Lack of employment opportunities
An important factor that women, husbands, and in-laws considered a reason for women not to resume formal education after sterilisation and cessation of childbearing is the lack of employment opportunities. In both Kerala and Tamil Nadu village employment opportunities in the village are limited to agriculture and construction-related work. Government sector jobs are very few and must be obtained through national- or state-level competitive tests. The major employers in the village and neighbouring cities are mainly shops and educational establishments. There are no industries in and around the villages.
Lack of educational/training institutions
The majority of the educational institutions in and around the two villages of Kerala and Tamil Nadu mainly offer secondary level education. Colleges and technical educational institutions were located in cities. However, in Kerala village women were able to gain training in computing and tailoring in the village from private providers, which are located in nearby towns or in some cases within the village. In Tamil Nadu village no such provision was available for women in the village.
Admission policies in educational and training institutions
In government or aided educational institutions admission policies are based on academic performance (there are quotas for socio-economically disadvantaged groups and certain other categories) and do not take into account interruptions in education or personal circumstances. Women reported that they cannot compete with next generation children as they have higher marks and are better equipped to undertake competitive tests for admission.

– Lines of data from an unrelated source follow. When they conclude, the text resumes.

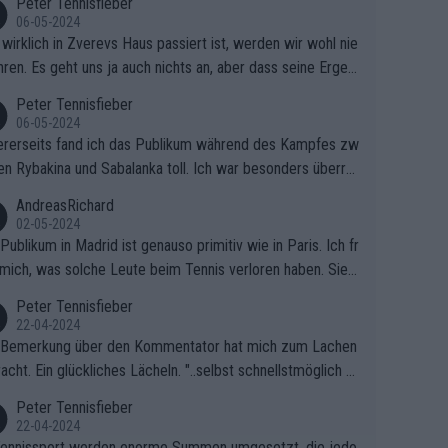
Peter Tennisfieber
06-05-2024
wirklich in Zverevs Haus passiert ist, werden wir wohl nie
hren. Es geht uns ja auch nichts an, aber dass seine Ergeb
e in letzter Zeit gelitten haben, ist ganz klar.
Peter Tennisfieber
06-05-2024
rerseits fand ich das Publikum während des Kampfes zw
en Rybakina und Sabalanka toll. Ich war besonders überras
 wie viele Fans da waren.
AndreasRichard
02-05-2024
Publikum in Madrid ist genauso primitiv wie in Paris. Ich fr
mich, was solche Leute beim Tennis verloren haben. Sie s
en besser zum Fußball gehen, dort sind sie besser aufgeho
Peter Tennisfieber
22-04-2024
 Bemerkung über den Kommentator hat mich zum Lachen
acht. Ein glückliches Lächeln. "..selbst schnellstmöglich na
ause.." 😂🤣🤩
Peter Tennisfieber
22-04-2024
ennissport werden enorme Summen umgesetzt, die jedo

Lack of women-friendly transport facilities
In Tamil Nadu village transport to the nearest city was mainly through public bus services. Many householders must walk long distances to the nearest bus stop. A long wait for buses to the nearest town was reported by women. They also reported concerns about safety in getting back home late in the evening and at night. Women reported that they find it difficult to go on their own to town for any training for these reasons. In Kerala the public transport system was far better than in Tamil Nadu village in terms of access to services, number of stops, frequency and punctuality of services. However, women reported concerns in travelling alone at night.